The Public Bathing Law defines a public bathing place as “any place open to the public for amateur and professional swimming or recreative bathing, whether or not a fee is charged for admission….” Swimming pool is defined as “a place in the open or enclosed in any structure or building for the purpose of admitting two or more persons to bathe or swim together.” And a recreational swimming establishment is defined as “a facility that is designed, constructed and/or designated for use by individuals for the primary purpose of swimming, where a fee is charged for admission.”

The Public Bathing Law requires “the water shall be maintained at all times clean and sanitary.” This law only requires certified lifeguards at recreational swimming establishments when the recreational swimming establishment is open to the public and that “an adequate number of certified lifeguards shall be on duty.” The Renaissance Hotel pool, by definition, is considered a public bathing place, and not a recreational swimming establishment. Therefore, lifeguards are not required, and the Renaissance Hotel swimming pool was in full compliance with the Public Bathing Law.

American National Standard for
Public Swimming Pools

The American National Standard for Public Swimming Pools is a voluntary standard “to provide recommended minimum guidelines for the design, equipment, operation, and installation of new construction and renovation of public pools for builders, installers, and pool operators. It also is intended to assist government and other regulatory bodies in the development, promulgation, and enforcement of public pool criteria.” The standard further states that “pools covered by this standard shall be constructed and operated to comply with all local, state, and federal codes governing safety and environmental regulations.”

This standard covers public swimming pools “to be used for bathing and operated by an owner, licensee, or concessionaire, regardless of whether a fee is charged for use.” The standard defines a Class C pool as “pools intended for use for apartments, condominiums, property owners associations, multi-family owned pools, etc. and are covered within the scope of this standard.
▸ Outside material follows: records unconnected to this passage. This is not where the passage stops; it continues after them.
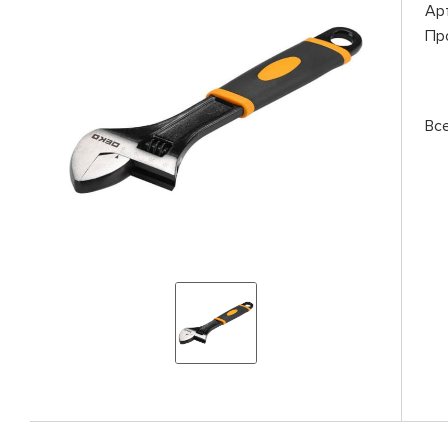
Ар
Пр
Вс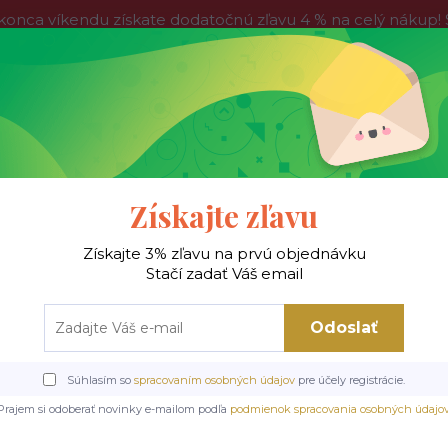
víkendu získate dodatočnú zľavu 4 % na celý nákup! Stač
do nedele, tak neváhajte a nakúpte výhodnejšie ešte dnes!
Kontakty
Blog
Hľadať
Získajte zľavu
Získajte 3% zľavu na prvú objednávku
 !
Jedálenské stoly
Jedálenské stoličky
Je
Stačí zadať Váš email
Odoslať
Úvod
Jedálenské stoličky
Kovové stoličky
K603 jedálenská stolička, siv
Súhlasím so
spracovaním osobných údajov
pre účely registrácie.
603 jedálenská stolička, si
Prajem si odoberať novinky e-mailom podľa
podmienok spracovania osobných údajo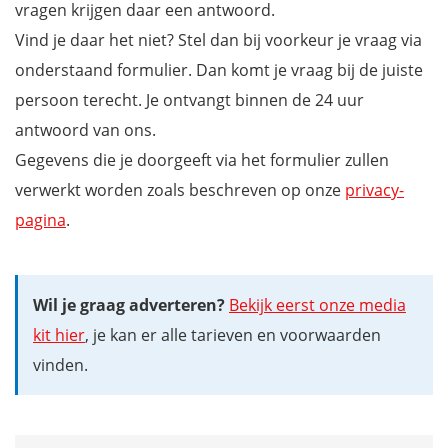
vragen krijgen daar een antwoord.
Vind je daar het niet? Stel dan bij voorkeur je vraag via
onderstaand formulier. Dan komt je vraag bij de juiste
persoon terecht. Je ontvangt binnen de 24 uur
antwoord van ons.
Gegevens die je doorgeeft via het formulier zullen
verwerkt worden zoals beschreven op onze
privacy-
pagina
.
Wil je graag adverteren?
Bekijk eerst onze media
kit hier
, je kan er alle tarieven en voorwaarden
vinden.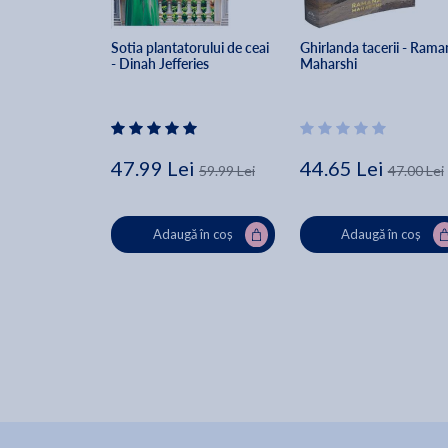
Sotia plantatorului de ceai 
Ghirlanda tacerii - Rama
- Dinah Jefferies
Maharshi
47.99 Lei
44.65 Lei
59.99 Lei
47.00 Lei
Adaugă în coș
Adaugă în coș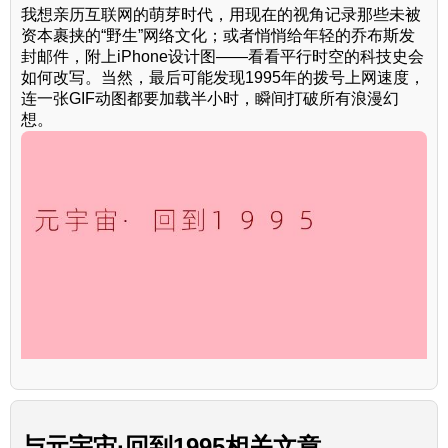
我想亲历互联网的萌芽时代，用现在的视角记录那些未被
资本裹挟的“野生”网络文化；或者悄悄给年轻的乔布斯发
封邮件，附上iPhone设计图——看看平行时空的科技史会
如何改写。当然，最后可能发现1995年的拨号上网速度，
连一张GIF动图都要加载半小时，瞬间打破所有浪漫幻
想。
与
元宇宙·回到1995
相关文章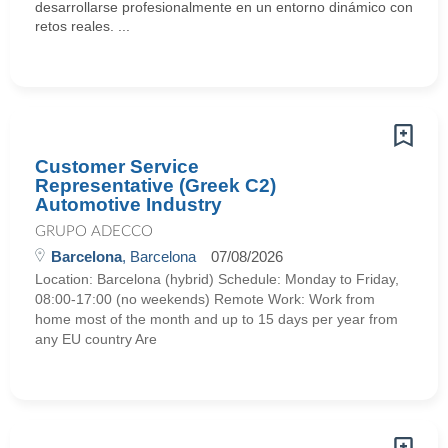
desarrollarse profesionalmente en un entorno dinámico con
retos reales. ...
Customer Service
Representative (Greek C2)
Automotive Industry
GRUPO ADECCO
Barcelona
, Barcelona
07/08/2026
Location: Barcelona (hybrid) Schedule: Monday to Friday,
08:00-17:00 (no weekends) Remote Work: Work from
home most of the month and up to 15 days per year from
any EU country Are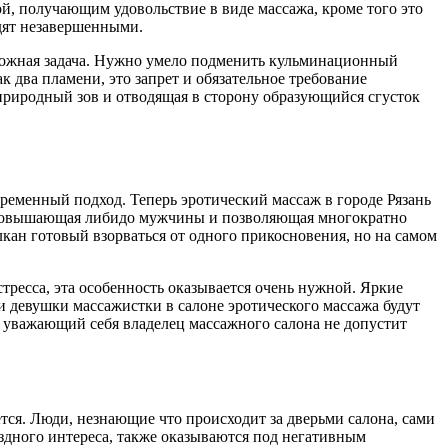
ой, получающим удовольствие в виде массажа, кроме того это
дят незавершенными.
сложная задача. Нужно умело подменить кульминационный
 два пламени, это запрет и обязательное требование
природный зов и отводящая в сторону образующийся сгусток
временный подход. Теперь эротический массаж в городе Рязань
но повышающая либидо мужчины и позволяющая многократно
кан готовый взорваться от одного прикосновения, но на самом
тресса, эта особенность оказывается очень нужной. Яркие
и девушки массажистки в салоне эротического массажа будут
ин уважающий себя владелец массажного салона не допустит
тся. Люди, незнающие что происходит за дверьми салона, сами
здного интереса, также оказываются под негативным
Pools operated solely for and in conjunction with lodgings such as hotels and motels are also covered within the scope of this standard.”
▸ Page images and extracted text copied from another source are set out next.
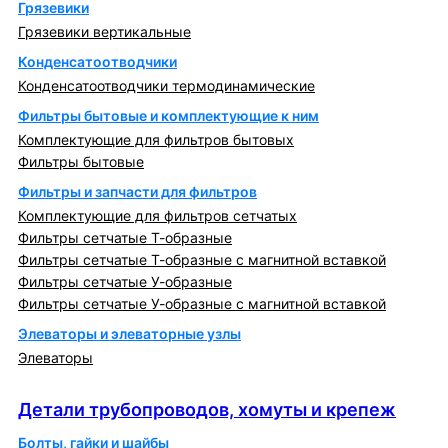
Грязевики
Грязевики вертикальные
Конденсатоотводчики
Конденсатоотводчики термодинамические
Фильтры бытовые и комплектующие к ним
Комплектующие для фильтров бытовых
Фильтры бытовые
Фильтры и запчасти для фильтров
Комплектующие для фильтров сетчатых
Фильтры сетчатые Т-образные
Фильтры сетчатые Т-образные с магнитной вставкой
Фильтры сетчатые У-образные
Фильтры сетчатые У-образные с магнитной вставкой
Элеваторы и элеваторные узлы
Элеваторы
Детали трубопроводов, хомуты и крепеж
Детали трубопроводов, хомуты и крепеж
Болты, гайки и шайбы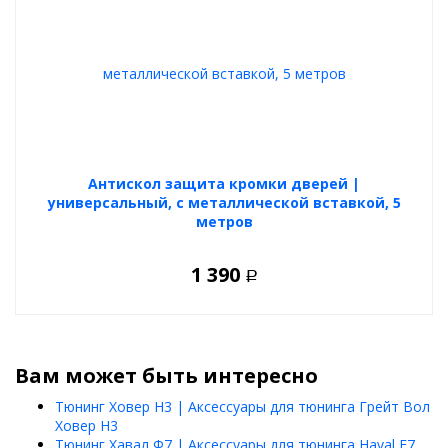
Антискол защита кромки дверей |
универсальный, с металлической вставкой, 5
метров
1 390
Р
Вам может быть интересно
Тюнинг Ховер Н3 | Аксессуары для тюнинга Грейт Вол
Ховер Н3
Тюнинг Хавал Ф7 | Аксессуары для тюнинга Haval F7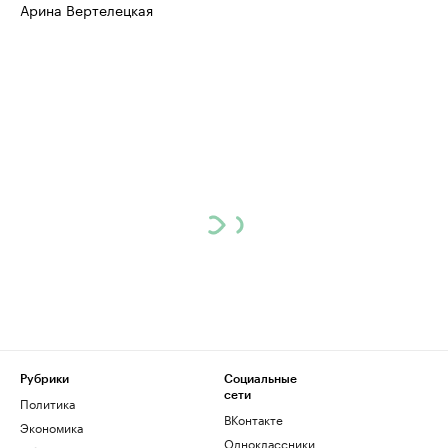
Арина Вертелецкая
Рубрики
Социальные
сети
Политика
ВКонтакте
Экономика
Одноклассники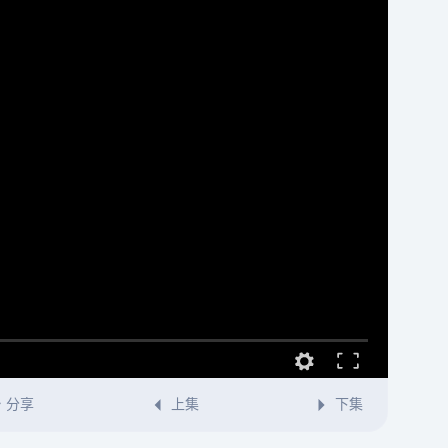
分享
上集
下集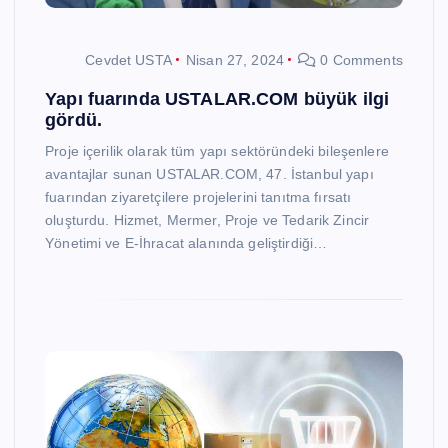
Cevdet USTA
Nisan 27, 2024
0 Comments
Yapı fuarında USTALAR.COM büyük ilgi
gördü.
Proje içerilik olarak tüm yapı sektöründeki bileşenlere
avantajlar sunan USTALAR.COM, 47. İstanbul yapı
fuarından ziyaretçilere projelerini tanıtma fırsatı
oluşturdu. Hizmet, Mermer, Proje ve Tedarik Zincir
Yönetimi ve E-İhracat alanında geliştirdiği…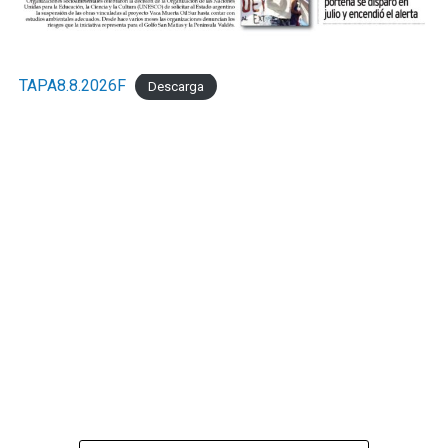
TAPA8.8.2026F
Descarga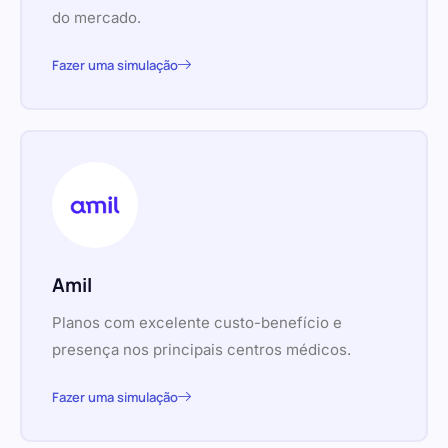
do mercado.
Fazer uma simulação
Amil
Planos com excelente custo-benefício e
presença nos principais centros médicos.
Fazer uma simulação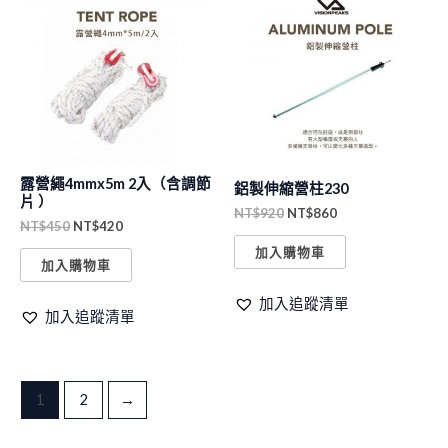
價
價
價
價
格：
格：
格：
格：
NT$450。
NT$420。
NT$920。
NT$860。
露營繩4mmx5m 2入（含調節
鋁製伸縮營柱230
片 ）
NT$
920
NT$
860
NT$
450
NT$
420
加入購物車
加入購物車
加入追蹤清單
加入追蹤清單
1
2
→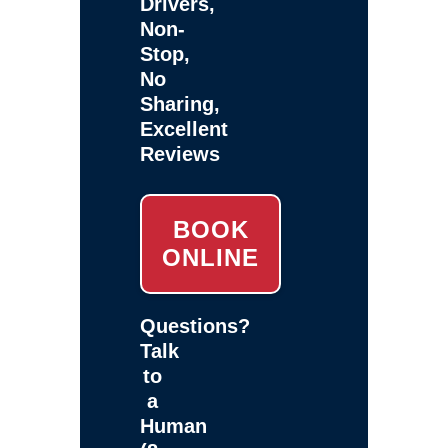
Drivers,
Non-
Stop,
No
Sharing,
Excellent
Reviews
BOOK
ONLINE
Questions?
Talk
to
a
Human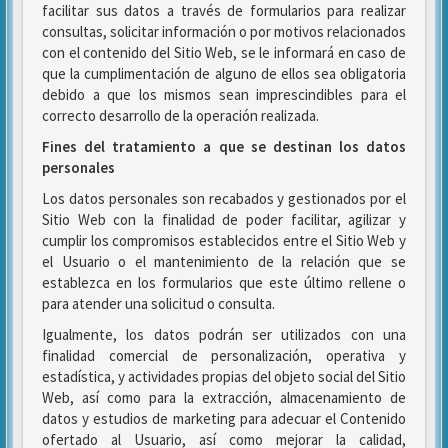
facilitar sus datos a través de formularios para realizar
consultas, solicitar información o por motivos relacionados
con el contenido del Sitio Web, se le informará en caso de
que la cumplimentación de alguno de ellos sea obligatoria
debido a que los mismos sean imprescindibles para el
correcto desarrollo de la operación realizada.
Fines del tratamiento a que se destinan los datos
personales
Los datos personales son recabados y gestionados por el
Sitio Web con la finalidad de poder facilitar, agilizar y
cumplir los compromisos establecidos entre el Sitio Web y
el Usuario o el mantenimiento de la relación que se
establezca en los formularios que este último rellene o
para atender una solicitud o consulta.
Igualmente, los datos podrán ser utilizados con una
finalidad comercial de personalización, operativa y
estadística, y actividades propias del objeto social del Sitio
Web, así como para la extracción, almacenamiento de
datos y estudios de marketing para adecuar el Contenido
ofertado al Usuario, así como mejorar la calidad,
This standard advocates the need to maintain water clarity and stipulates: “Water clarity shall be maintained. When standing at the pool’s edge at the deep end, the main drains at the deepest portion of the pool floor shall be clearly visible and sharply defined.”

With regard to lighting, the standard advocates that “during periods of operation sufficient illumination shall be provided to allow visibility of all portions of the pools, including the bottom. Illumination shall be provided by natural and/or artificial means.”
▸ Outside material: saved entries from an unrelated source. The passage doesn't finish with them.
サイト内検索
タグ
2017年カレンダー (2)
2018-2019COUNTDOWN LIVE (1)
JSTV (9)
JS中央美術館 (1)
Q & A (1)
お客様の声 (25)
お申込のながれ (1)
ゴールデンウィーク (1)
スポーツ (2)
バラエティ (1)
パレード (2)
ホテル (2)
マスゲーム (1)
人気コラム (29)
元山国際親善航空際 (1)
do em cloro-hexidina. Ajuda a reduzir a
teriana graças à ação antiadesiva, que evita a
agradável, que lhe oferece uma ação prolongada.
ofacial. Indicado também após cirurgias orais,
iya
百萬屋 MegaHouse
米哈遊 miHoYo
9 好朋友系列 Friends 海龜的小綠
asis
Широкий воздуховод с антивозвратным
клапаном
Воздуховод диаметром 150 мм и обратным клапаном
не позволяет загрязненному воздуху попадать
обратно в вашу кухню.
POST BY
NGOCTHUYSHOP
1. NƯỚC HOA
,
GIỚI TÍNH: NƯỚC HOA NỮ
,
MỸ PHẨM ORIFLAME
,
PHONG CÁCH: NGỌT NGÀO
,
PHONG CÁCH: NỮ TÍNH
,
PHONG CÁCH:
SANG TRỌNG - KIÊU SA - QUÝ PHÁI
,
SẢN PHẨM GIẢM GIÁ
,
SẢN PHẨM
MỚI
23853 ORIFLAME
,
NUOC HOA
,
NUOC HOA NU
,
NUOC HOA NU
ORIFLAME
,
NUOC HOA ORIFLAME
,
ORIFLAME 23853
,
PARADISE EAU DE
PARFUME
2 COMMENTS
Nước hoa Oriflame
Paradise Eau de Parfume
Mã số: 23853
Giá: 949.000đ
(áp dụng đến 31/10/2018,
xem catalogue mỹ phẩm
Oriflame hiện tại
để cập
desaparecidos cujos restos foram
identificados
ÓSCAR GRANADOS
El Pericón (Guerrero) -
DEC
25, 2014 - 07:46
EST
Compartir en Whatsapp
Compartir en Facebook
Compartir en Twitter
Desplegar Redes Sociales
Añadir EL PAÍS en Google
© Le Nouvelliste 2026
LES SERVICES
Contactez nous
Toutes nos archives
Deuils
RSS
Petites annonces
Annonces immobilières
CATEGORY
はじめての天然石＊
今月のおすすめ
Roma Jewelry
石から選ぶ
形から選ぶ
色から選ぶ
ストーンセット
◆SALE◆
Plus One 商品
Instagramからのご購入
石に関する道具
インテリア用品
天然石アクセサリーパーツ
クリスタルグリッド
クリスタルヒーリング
The standard advocates a rope and float line only under certain conditions. “In pools where the water depth exceeds 6 feet – 4 inches a wide contrasting color band extending from the waterline tile, down the wall, across the floor, and up the opposing wall to the waterline shall be located at 5 feet of water depth. A rope and float line shall be located 1 foot to 2 feet on the shallow side of that band.”

The standard also advocates that the water depths be clearly marked. “Depth of water in feet shall be plainly and conspicuously marked on the vertical pool wall at or above the waterline.”

The standard does not require lifeguards, but rather stipulates that “when lifeguards are required, chairs and stations shall be positioned to allow guards to meet the 10/20 rule.” And, it advocates that when no lifeguard is on duty, “a suitable sign to that effect shall be conspicuously posted.”

Regardless of whether or not lifeguards are present and/or required, the standard advocates that pools “shall have lifesaving equipment conspicuously and conveniently on hand at all times.” The stipulated equipment includes a shepherd’s crook, a ring buoy with line, and first aid equipment. The standard also advocates that pools “shall have a telephone with posted names and phone numbers of the nearest available police, fire, emergency access, and/or rescue unit, and/or 911.”

Based on my review of the circumstances involving this incident, and my review of the American National Standard for Public Swimming Pools, the Renaissance Hotel swimming pool was in full compliance with this standard.